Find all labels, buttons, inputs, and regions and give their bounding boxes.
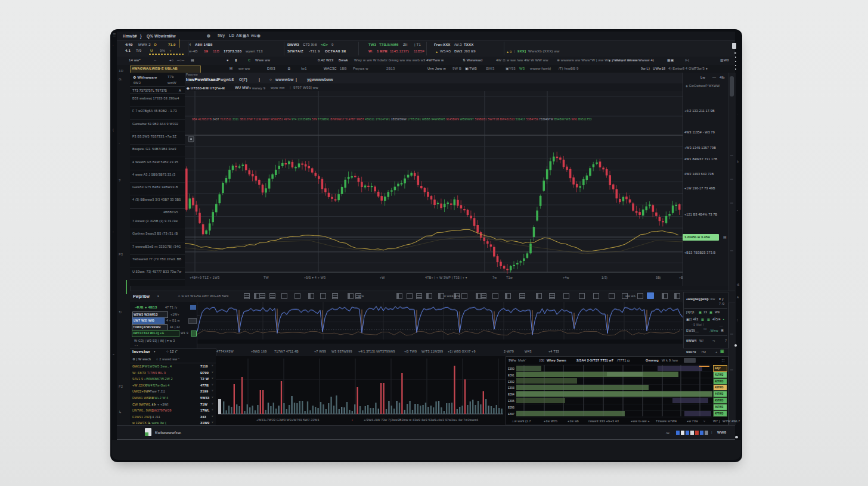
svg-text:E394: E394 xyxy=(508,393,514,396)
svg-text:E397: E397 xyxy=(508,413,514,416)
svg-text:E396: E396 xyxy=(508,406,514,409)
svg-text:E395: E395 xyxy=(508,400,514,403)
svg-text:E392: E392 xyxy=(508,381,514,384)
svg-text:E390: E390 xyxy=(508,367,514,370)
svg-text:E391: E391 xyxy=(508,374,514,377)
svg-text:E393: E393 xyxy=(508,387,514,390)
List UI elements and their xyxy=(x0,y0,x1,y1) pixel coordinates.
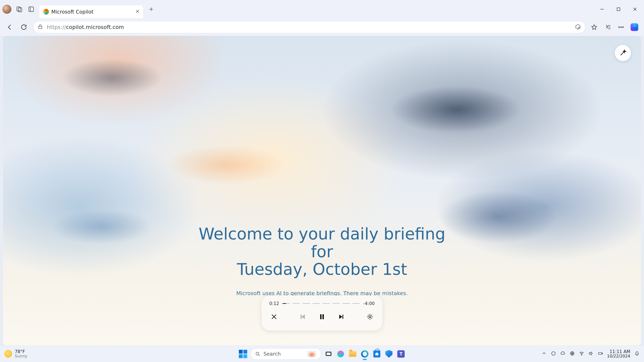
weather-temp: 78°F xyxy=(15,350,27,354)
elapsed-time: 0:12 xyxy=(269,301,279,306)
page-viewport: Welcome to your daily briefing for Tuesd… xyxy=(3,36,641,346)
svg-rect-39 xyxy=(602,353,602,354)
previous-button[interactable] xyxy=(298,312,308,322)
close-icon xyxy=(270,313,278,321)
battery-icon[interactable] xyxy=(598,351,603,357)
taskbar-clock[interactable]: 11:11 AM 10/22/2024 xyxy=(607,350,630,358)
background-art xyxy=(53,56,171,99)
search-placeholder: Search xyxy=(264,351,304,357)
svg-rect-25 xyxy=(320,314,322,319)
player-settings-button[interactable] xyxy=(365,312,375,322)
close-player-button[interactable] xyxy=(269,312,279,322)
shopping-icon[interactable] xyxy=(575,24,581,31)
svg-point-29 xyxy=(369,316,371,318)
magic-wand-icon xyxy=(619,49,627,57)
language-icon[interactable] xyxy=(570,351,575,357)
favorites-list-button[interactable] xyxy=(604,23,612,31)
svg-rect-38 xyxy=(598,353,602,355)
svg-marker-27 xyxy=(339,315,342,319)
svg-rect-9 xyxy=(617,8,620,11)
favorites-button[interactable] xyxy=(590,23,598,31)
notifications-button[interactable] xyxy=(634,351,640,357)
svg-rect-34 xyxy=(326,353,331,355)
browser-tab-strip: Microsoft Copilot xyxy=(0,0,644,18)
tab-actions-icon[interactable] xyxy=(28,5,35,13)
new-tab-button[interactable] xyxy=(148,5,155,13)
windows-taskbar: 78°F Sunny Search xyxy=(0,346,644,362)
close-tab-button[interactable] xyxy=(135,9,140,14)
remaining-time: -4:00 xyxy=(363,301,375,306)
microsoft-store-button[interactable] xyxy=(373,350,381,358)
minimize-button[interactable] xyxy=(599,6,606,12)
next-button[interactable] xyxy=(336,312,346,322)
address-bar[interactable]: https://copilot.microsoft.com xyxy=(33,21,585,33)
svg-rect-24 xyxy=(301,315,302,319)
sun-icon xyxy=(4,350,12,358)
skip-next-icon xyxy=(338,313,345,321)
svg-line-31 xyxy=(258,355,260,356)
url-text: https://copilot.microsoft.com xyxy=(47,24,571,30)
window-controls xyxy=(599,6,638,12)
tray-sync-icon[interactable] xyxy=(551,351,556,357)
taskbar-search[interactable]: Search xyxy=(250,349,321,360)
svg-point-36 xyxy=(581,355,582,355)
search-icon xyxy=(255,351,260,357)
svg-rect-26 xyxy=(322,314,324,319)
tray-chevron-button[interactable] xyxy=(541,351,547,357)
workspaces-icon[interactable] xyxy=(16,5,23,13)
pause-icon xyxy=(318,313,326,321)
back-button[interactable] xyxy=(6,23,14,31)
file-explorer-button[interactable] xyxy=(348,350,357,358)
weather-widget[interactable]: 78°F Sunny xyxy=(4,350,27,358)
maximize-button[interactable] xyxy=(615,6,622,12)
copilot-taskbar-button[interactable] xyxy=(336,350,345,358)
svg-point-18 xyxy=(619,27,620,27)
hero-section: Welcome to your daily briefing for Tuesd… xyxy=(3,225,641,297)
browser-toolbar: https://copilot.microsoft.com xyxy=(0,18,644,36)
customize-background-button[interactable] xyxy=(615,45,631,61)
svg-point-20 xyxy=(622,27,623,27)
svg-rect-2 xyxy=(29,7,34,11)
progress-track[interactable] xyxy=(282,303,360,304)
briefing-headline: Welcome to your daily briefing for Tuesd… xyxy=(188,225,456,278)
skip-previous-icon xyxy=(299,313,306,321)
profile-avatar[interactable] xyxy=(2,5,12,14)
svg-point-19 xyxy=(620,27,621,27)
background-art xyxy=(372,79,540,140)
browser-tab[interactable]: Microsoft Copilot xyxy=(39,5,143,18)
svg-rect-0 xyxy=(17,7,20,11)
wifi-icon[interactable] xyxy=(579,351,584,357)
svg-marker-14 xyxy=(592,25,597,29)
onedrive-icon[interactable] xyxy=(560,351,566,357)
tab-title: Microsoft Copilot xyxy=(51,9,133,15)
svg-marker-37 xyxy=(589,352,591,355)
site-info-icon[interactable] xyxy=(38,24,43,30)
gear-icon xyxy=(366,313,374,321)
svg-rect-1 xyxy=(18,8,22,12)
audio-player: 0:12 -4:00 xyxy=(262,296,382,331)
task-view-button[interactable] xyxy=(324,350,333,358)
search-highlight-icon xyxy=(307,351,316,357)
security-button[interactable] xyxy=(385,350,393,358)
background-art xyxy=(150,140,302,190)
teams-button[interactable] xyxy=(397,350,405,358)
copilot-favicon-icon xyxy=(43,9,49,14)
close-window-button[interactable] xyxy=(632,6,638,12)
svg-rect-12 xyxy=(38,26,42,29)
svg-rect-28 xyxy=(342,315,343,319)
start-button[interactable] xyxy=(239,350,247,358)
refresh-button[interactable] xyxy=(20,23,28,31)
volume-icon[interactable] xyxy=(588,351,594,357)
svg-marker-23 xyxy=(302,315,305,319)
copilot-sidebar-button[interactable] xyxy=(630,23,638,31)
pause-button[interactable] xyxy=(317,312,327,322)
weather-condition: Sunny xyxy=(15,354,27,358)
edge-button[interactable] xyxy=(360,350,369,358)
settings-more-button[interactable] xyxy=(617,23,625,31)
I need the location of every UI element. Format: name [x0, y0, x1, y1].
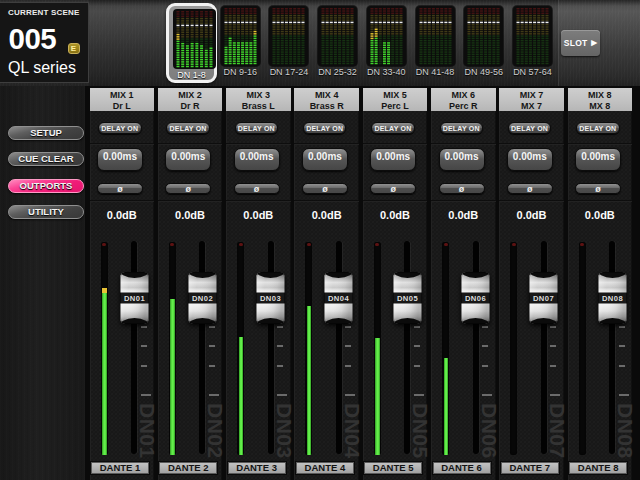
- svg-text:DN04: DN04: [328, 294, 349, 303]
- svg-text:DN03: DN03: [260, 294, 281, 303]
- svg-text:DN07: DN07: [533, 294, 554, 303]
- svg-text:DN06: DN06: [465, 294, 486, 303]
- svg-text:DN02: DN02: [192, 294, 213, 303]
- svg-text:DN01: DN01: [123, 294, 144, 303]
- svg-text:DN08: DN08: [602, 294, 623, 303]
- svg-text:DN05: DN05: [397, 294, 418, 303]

◆ Work instructions ◆
Count every line of the listing that includes the word "https", then give that count and no other words.

◆ Solution for this problem ◆
3